■ Assignment ■
Within the material below, transcribe exactly the lines from the one holding "Ofrezco una variedad" through the one holding "oportunidades de crecimiento.", keeping both ends and skipping the rest.
========================================
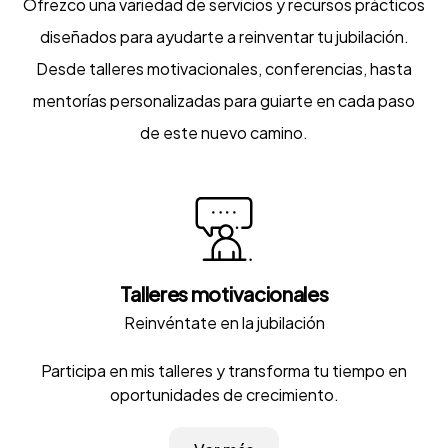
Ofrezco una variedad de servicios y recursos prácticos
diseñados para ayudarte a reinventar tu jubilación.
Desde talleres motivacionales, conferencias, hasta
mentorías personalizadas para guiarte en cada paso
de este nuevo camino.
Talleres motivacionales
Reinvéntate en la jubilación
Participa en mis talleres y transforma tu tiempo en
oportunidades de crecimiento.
========================================
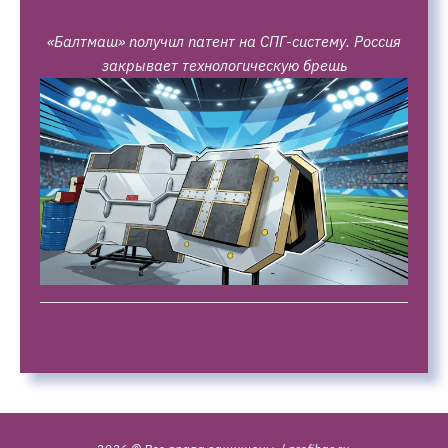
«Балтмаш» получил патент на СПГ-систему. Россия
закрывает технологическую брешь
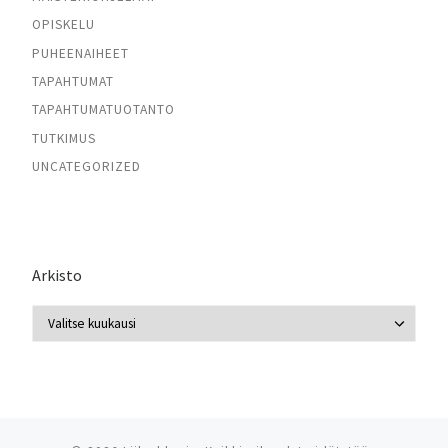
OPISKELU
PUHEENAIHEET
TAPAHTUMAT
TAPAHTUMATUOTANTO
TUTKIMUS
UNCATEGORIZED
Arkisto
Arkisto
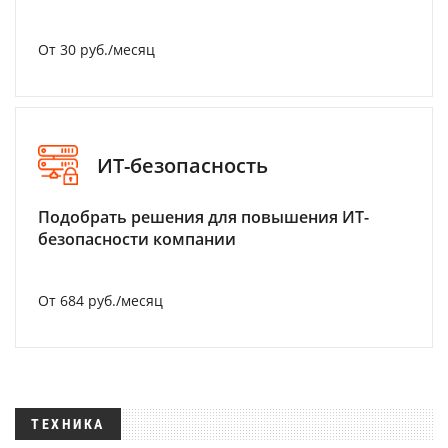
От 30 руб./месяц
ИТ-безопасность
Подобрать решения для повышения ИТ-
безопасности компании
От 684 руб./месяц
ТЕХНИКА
========================================
■ Task response ■
Ofrezco una variedad de servicios y recursos prácticos
diseñados para ayudarte a reinventar tu jubilación.
Desde talleres motivacionales, conferencias, hasta
mentorías personalizadas para guiarte en cada paso
de este nuevo camino.
Talleres motivacionales
Reinvéntate en la jubilación
Participa en mis talleres y transforma tu tiempo en
oportunidades de crecimiento.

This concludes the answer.